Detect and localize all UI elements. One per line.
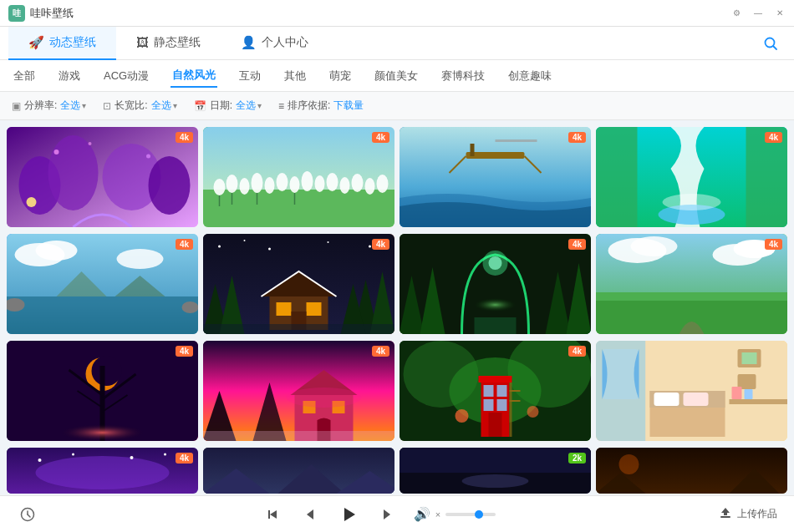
wallpaper-14[interactable] bbox=[203, 448, 394, 494]
tab-profile[interactable]: 👤 个人中心 bbox=[221, 27, 328, 60]
prev-button[interactable] bbox=[298, 504, 320, 525]
volume-area: 🔊 × bbox=[414, 506, 496, 522]
svg-marker-137 bbox=[344, 508, 355, 521]
svg-rect-96 bbox=[497, 385, 507, 397]
resolution-label: 分辨率: bbox=[24, 99, 57, 113]
wallpaper-10[interactable]: 4k bbox=[203, 341, 394, 441]
cat-all[interactable]: 全部 bbox=[12, 65, 37, 87]
svg-point-101 bbox=[527, 406, 539, 418]
resolution-arrow: ▾ bbox=[82, 101, 86, 110]
resolution-value[interactable]: 全选 ▾ bbox=[60, 99, 86, 113]
svg-point-26 bbox=[377, 175, 389, 193]
cat-tech[interactable]: 赛博科技 bbox=[440, 65, 486, 87]
svg-rect-34 bbox=[496, 139, 537, 142]
nav-tabs-left: 🚀 动态壁纸 🖼 静态壁纸 👤 个人中心 bbox=[8, 27, 328, 60]
svg-point-18 bbox=[277, 173, 288, 191]
svg-point-130 bbox=[619, 454, 639, 474]
svg-point-100 bbox=[456, 409, 469, 423]
minimize-button[interactable]: — bbox=[752, 8, 764, 19]
svg-rect-53 bbox=[307, 302, 322, 316]
wallpaper-4[interactable]: 4k bbox=[596, 127, 787, 227]
wallpaper-6[interactable]: 4k bbox=[203, 234, 394, 334]
search-button[interactable] bbox=[757, 30, 784, 57]
cat-nature[interactable]: 自然风光 bbox=[171, 64, 217, 88]
wallpaper-3[interactable]: 4k bbox=[400, 127, 591, 227]
wallpaper-2[interactable]: 4k bbox=[203, 127, 394, 227]
svg-point-6 bbox=[149, 156, 191, 215]
svg-point-56 bbox=[244, 240, 246, 241]
svg-point-128 bbox=[462, 474, 529, 488]
app-logo: 哇 bbox=[8, 5, 25, 22]
svg-point-19 bbox=[290, 176, 300, 193]
svg-point-21 bbox=[315, 175, 325, 192]
filter-ratio[interactable]: ⊡ 长宽比: 全选 ▾ bbox=[103, 99, 176, 113]
svg-rect-33 bbox=[471, 144, 475, 156]
date-value[interactable]: 全选 ▾ bbox=[236, 99, 262, 113]
badge-4k-1: 4k bbox=[176, 132, 193, 143]
cat-cute[interactable]: 萌宠 bbox=[328, 65, 353, 87]
svg-point-17 bbox=[265, 177, 275, 194]
volume-icon: 🔊 bbox=[414, 506, 430, 522]
skip-start-button[interactable] bbox=[262, 504, 283, 525]
cat-game[interactable]: 游戏 bbox=[57, 65, 82, 87]
svg-rect-52 bbox=[277, 302, 292, 316]
cat-creative[interactable]: 创意趣味 bbox=[506, 65, 553, 87]
ratio-value[interactable]: 全选 ▾ bbox=[151, 99, 177, 113]
play-button[interactable] bbox=[335, 501, 362, 528]
sort-value[interactable]: 下载量 bbox=[333, 99, 364, 113]
wallpaper-15[interactable]: 2k bbox=[400, 448, 591, 494]
ratio-icon: ⊡ bbox=[103, 100, 111, 112]
bottom-bar: 🔊 × 上传作品 bbox=[0, 495, 794, 532]
next-button[interactable] bbox=[377, 504, 399, 525]
svg-rect-95 bbox=[484, 385, 494, 397]
volume-slider[interactable] bbox=[445, 513, 496, 516]
settings-button[interactable]: ⚙ bbox=[730, 8, 742, 19]
svg-point-68 bbox=[631, 236, 678, 256]
svg-rect-107 bbox=[603, 349, 639, 399]
tab-profile-label: 个人中心 bbox=[262, 35, 308, 50]
dynamic-icon: 🚀 bbox=[28, 35, 44, 50]
svg-point-48 bbox=[182, 301, 199, 313]
badge-4k-8: 4k bbox=[765, 239, 782, 250]
badge-4k-13: 4k bbox=[176, 453, 193, 464]
badge-4k-2: 4k bbox=[372, 132, 389, 143]
cat-acg[interactable]: ACG动漫 bbox=[102, 65, 150, 87]
filter-resolution[interactable]: ▣ 分辨率: 全选 ▾ bbox=[12, 99, 86, 113]
cat-other[interactable]: 其他 bbox=[282, 65, 308, 87]
cat-interact[interactable]: 互动 bbox=[237, 65, 262, 87]
tab-static[interactable]: 🖼 静态壁纸 bbox=[116, 27, 221, 60]
svg-point-59 bbox=[369, 246, 371, 248]
svg-point-88 bbox=[287, 388, 362, 408]
clock-button[interactable] bbox=[17, 504, 38, 525]
wallpaper-12[interactable] bbox=[596, 341, 787, 441]
app-title: 哇咔壁纸 bbox=[30, 6, 74, 21]
svg-rect-65 bbox=[475, 317, 517, 334]
date-label: 日期: bbox=[210, 99, 232, 113]
close-button[interactable]: ✕ bbox=[774, 8, 786, 19]
svg-point-25 bbox=[365, 178, 375, 195]
tab-dynamic[interactable]: 🚀 动态壁纸 bbox=[8, 27, 116, 60]
svg-point-4 bbox=[48, 135, 99, 210]
wallpaper-11[interactable]: 4k bbox=[400, 341, 591, 441]
svg-rect-118 bbox=[745, 389, 753, 399]
svg-point-57 bbox=[268, 248, 271, 251]
wallpaper-16[interactable] bbox=[596, 448, 787, 494]
svg-point-75 bbox=[92, 356, 122, 386]
tab-dynamic-label: 动态壁纸 bbox=[49, 35, 96, 50]
category-bar: 全部 游戏 ACG动漫 自然风光 互动 其他 萌宠 颜值美女 赛博科技 创意趣味 bbox=[0, 60, 794, 92]
wallpaper-13[interactable]: 4k bbox=[7, 448, 198, 494]
svg-point-120 bbox=[36, 456, 170, 489]
svg-marker-134 bbox=[268, 510, 270, 519]
bottom-right[interactable]: 上传作品 bbox=[719, 506, 777, 522]
sort-label: 排序依据: bbox=[288, 99, 330, 113]
upload-label[interactable]: 上传作品 bbox=[737, 507, 777, 521]
svg-point-124 bbox=[164, 453, 166, 456]
wallpaper-9[interactable]: 4k bbox=[7, 341, 198, 441]
svg-rect-98 bbox=[497, 399, 507, 411]
filter-date[interactable]: 📅 日期: 全选 ▾ bbox=[194, 99, 262, 113]
wallpaper-1[interactable]: 4k bbox=[7, 127, 198, 227]
wallpaper-5[interactable]: 4k bbox=[7, 234, 198, 334]
wallpaper-8[interactable]: 4k bbox=[596, 234, 787, 334]
cat-beauty[interactable]: 颜值美女 bbox=[373, 65, 420, 87]
wallpaper-7[interactable]: 4k bbox=[400, 234, 591, 334]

--------------------

▶ _PROBLEM TO WORK ON_: Print, word for word, every entry shown above; the pictures stay out.

▶ _FINAL ANSWER_:
Detect and localize all UI elements. One per line.
wallpaper-14[interactable] bbox=[203, 448, 394, 494]
tab-profile[interactable]: 👤 个人中心 bbox=[221, 27, 328, 60]
prev-button[interactable] bbox=[298, 504, 320, 525]
volume-area: 🔊 × bbox=[414, 506, 496, 522]
svg-marker-137 bbox=[344, 508, 355, 521]
svg-rect-96 bbox=[497, 385, 507, 397]
resolution-label: 分辨率: bbox=[24, 99, 57, 113]
wallpaper-10[interactable]: 4k bbox=[203, 341, 394, 441]
cat-all[interactable]: 全部 bbox=[12, 65, 37, 87]
svg-point-101 bbox=[527, 406, 539, 418]
resolution-arrow: ▾ bbox=[82, 101, 86, 110]
resolution-value[interactable]: 全选 ▾ bbox=[60, 99, 86, 113]
svg-point-26 bbox=[377, 175, 389, 193]
cat-tech[interactable]: 赛博科技 bbox=[440, 65, 486, 87]
svg-rect-34 bbox=[496, 139, 537, 142]
nav-tabs-left: 🚀 动态壁纸 🖼 静态壁纸 👤 个人中心 bbox=[8, 27, 328, 60]
svg-point-18 bbox=[277, 173, 288, 191]
svg-point-130 bbox=[619, 454, 639, 474]
svg-point-100 bbox=[456, 409, 469, 423]
minimize-button[interactable]: — bbox=[752, 8, 764, 19]
svg-rect-53 bbox=[307, 302, 322, 316]
wallpaper-4[interactable]: 4k bbox=[596, 127, 787, 227]
wallpaper-6[interactable]: 4k bbox=[203, 234, 394, 334]
search-button[interactable] bbox=[757, 30, 784, 57]
cat-nature[interactable]: 自然风光 bbox=[171, 64, 217, 88]
wallpaper-3[interactable]: 4k bbox=[400, 127, 591, 227]
wallpaper-2[interactable]: 4k bbox=[203, 127, 394, 227]
svg-point-6 bbox=[149, 156, 191, 215]
svg-point-56 bbox=[244, 240, 246, 241]
svg-point-128 bbox=[462, 474, 529, 488]
app-logo: 哇 bbox=[8, 5, 25, 22]
svg-point-19 bbox=[290, 176, 300, 193]
svg-point-21 bbox=[315, 175, 325, 192]
filter-ratio[interactable]: ⊡ 长宽比: 全选 ▾ bbox=[103, 99, 176, 113]
svg-rect-33 bbox=[471, 144, 475, 156]
date-value[interactable]: 全选 ▾ bbox=[236, 99, 262, 113]
badge-4k-1: 4k bbox=[176, 132, 193, 143]
cat-cute[interactable]: 萌宠 bbox=[328, 65, 353, 87]
svg-point-17 bbox=[265, 177, 275, 194]
volume-icon: 🔊 bbox=[414, 506, 430, 522]
skip-start-button[interactable] bbox=[262, 504, 283, 525]
cat-game[interactable]: 游戏 bbox=[57, 65, 82, 87]
svg-rect-52 bbox=[277, 302, 292, 316]
cat-creative[interactable]: 创意趣味 bbox=[506, 65, 553, 87]
ratio-value[interactable]: 全选 ▾ bbox=[151, 99, 177, 113]
play-button[interactable] bbox=[335, 501, 362, 528]
sort-value[interactable]: 下载量 bbox=[333, 99, 364, 113]
wallpaper-15[interactable]: 2k bbox=[400, 448, 591, 494]
ratio-icon: ⊡ bbox=[103, 100, 111, 112]
bottom-bar: 🔊 × 上传作品 bbox=[0, 495, 794, 532]
next-button[interactable] bbox=[377, 504, 399, 525]
svg-rect-95 bbox=[484, 385, 494, 397]
volume-slider[interactable] bbox=[445, 513, 496, 516]
settings-button[interactable]: ⚙ bbox=[730, 8, 742, 19]
svg-point-68 bbox=[631, 236, 678, 256]
svg-rect-107 bbox=[603, 349, 639, 399]
tab-profile-label: 个人中心 bbox=[262, 35, 308, 50]
dynamic-icon: 🚀 bbox=[28, 35, 44, 50]
svg-point-48 bbox=[182, 301, 199, 313]
badge-4k-8: 4k bbox=[765, 239, 782, 250]
badge-4k-13: 4k bbox=[176, 453, 193, 464]
badge-4k-2: 4k bbox=[372, 132, 389, 143]
cat-acg[interactable]: ACG动漫 bbox=[102, 65, 150, 87]
filter-resolution[interactable]: ▣ 分辨率: 全选 ▾ bbox=[12, 99, 86, 113]
cat-other[interactable]: 其他 bbox=[282, 65, 308, 87]
cat-interact[interactable]: 互动 bbox=[237, 65, 262, 87]
tab-static[interactable]: 🖼 静态壁纸 bbox=[116, 27, 221, 60]
svg-point-59 bbox=[369, 246, 371, 248]
svg-point-88 bbox=[287, 388, 362, 408]
clock-button[interactable] bbox=[17, 504, 38, 525]
wallpaper-12[interactable] bbox=[596, 341, 787, 441]
app-title: 哇咔壁纸 bbox=[30, 6, 74, 21]
svg-rect-65 bbox=[475, 317, 517, 334]
date-label: 日期: bbox=[210, 99, 232, 113]
close-button[interactable]: ✕ bbox=[774, 8, 786, 19]
svg-point-25 bbox=[365, 178, 375, 195]
tab-dynamic[interactable]: 🚀 动态壁纸 bbox=[8, 27, 116, 60]
svg-point-4 bbox=[48, 135, 99, 210]
wallpaper-11[interactable]: 4k bbox=[400, 341, 591, 441]
svg-rect-118 bbox=[745, 389, 753, 399]
svg-point-57 bbox=[268, 248, 271, 251]
wallpaper-16[interactable] bbox=[596, 448, 787, 494]
svg-point-75 bbox=[92, 356, 122, 386]
tab-dynamic-label: 动态壁纸 bbox=[49, 35, 96, 50]
category-bar: 全部 游戏 ACG动漫 自然风光 互动 其他 萌宠 颜值美女 赛博科技 创意趣味 bbox=[0, 60, 794, 92]
wallpaper-13[interactable]: 4k bbox=[7, 448, 198, 494]
svg-point-120 bbox=[36, 456, 170, 489]
svg-marker-134 bbox=[268, 510, 270, 519]
bottom-right[interactable]: 上传作品 bbox=[719, 506, 777, 522]
sort-label: 排序依据: bbox=[288, 99, 330, 113]
upload-label[interactable]: 上传作品 bbox=[737, 507, 777, 521]
svg-point-124 bbox=[164, 453, 166, 456]
wallpaper-9[interactable]: 4k bbox=[7, 341, 198, 441]
svg-rect-98 bbox=[497, 399, 507, 411]
filter-date[interactable]: 📅 日期: 全选 ▾ bbox=[194, 99, 262, 113]
wallpaper-1[interactable]: 4k bbox=[7, 127, 198, 227]
wallpaper-5[interactable]: 4k bbox=[7, 234, 198, 334]
wallpaper-8[interactable]: 4k bbox=[596, 234, 787, 334]
cat-beauty[interactable]: 颜值美女 bbox=[373, 65, 420, 87]
wallpaper-7[interactable]: 4k bbox=[400, 234, 591, 334]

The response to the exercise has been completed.